- [Records for this exercise]:
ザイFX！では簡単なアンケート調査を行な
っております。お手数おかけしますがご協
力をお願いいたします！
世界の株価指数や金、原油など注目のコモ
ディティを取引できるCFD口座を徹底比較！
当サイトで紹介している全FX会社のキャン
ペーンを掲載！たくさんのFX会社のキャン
...
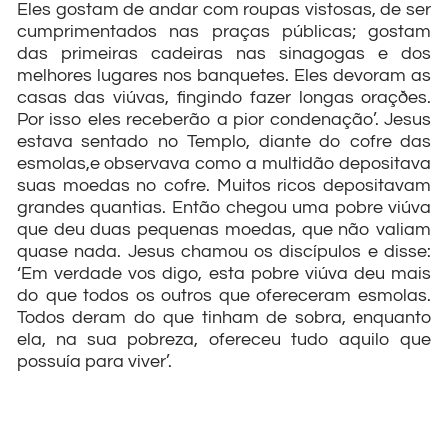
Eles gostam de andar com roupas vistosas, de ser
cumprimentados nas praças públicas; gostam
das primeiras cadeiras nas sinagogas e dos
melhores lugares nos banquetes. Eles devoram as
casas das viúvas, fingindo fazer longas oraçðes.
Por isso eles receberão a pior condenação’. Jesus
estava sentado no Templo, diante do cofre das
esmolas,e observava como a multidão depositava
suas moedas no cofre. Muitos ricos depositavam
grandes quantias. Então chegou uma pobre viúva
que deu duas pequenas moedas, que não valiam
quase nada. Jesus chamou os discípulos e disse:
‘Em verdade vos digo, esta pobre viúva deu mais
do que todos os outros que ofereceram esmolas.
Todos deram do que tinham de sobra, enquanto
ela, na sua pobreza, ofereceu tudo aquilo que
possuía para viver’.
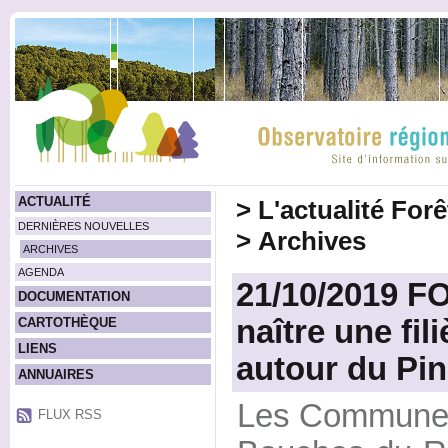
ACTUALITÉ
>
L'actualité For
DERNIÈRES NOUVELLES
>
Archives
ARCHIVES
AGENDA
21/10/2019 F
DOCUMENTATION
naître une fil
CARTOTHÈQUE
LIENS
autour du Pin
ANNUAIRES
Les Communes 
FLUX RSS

- [Task statement]:
What you give back should be exactly the lines of the data above from the line with "ザイFX！では簡単なアンケート調査を行な" through the line with "ペーンを掲載！たくさんのFX会社のキャン", both of those included, and nothing more.

- [Output for this exercise]:
ザイFX！では簡単なアンケート調査を行な
っております。お手数おかけしますがご協
力をお願いいたします！
世界の株価指数や金、原油など注目のコモ
ディティを取引できるCFD口座を徹底比較！
当サイトで紹介している全FX会社のキャン
ペーンを掲載！たくさんのFX会社のキャン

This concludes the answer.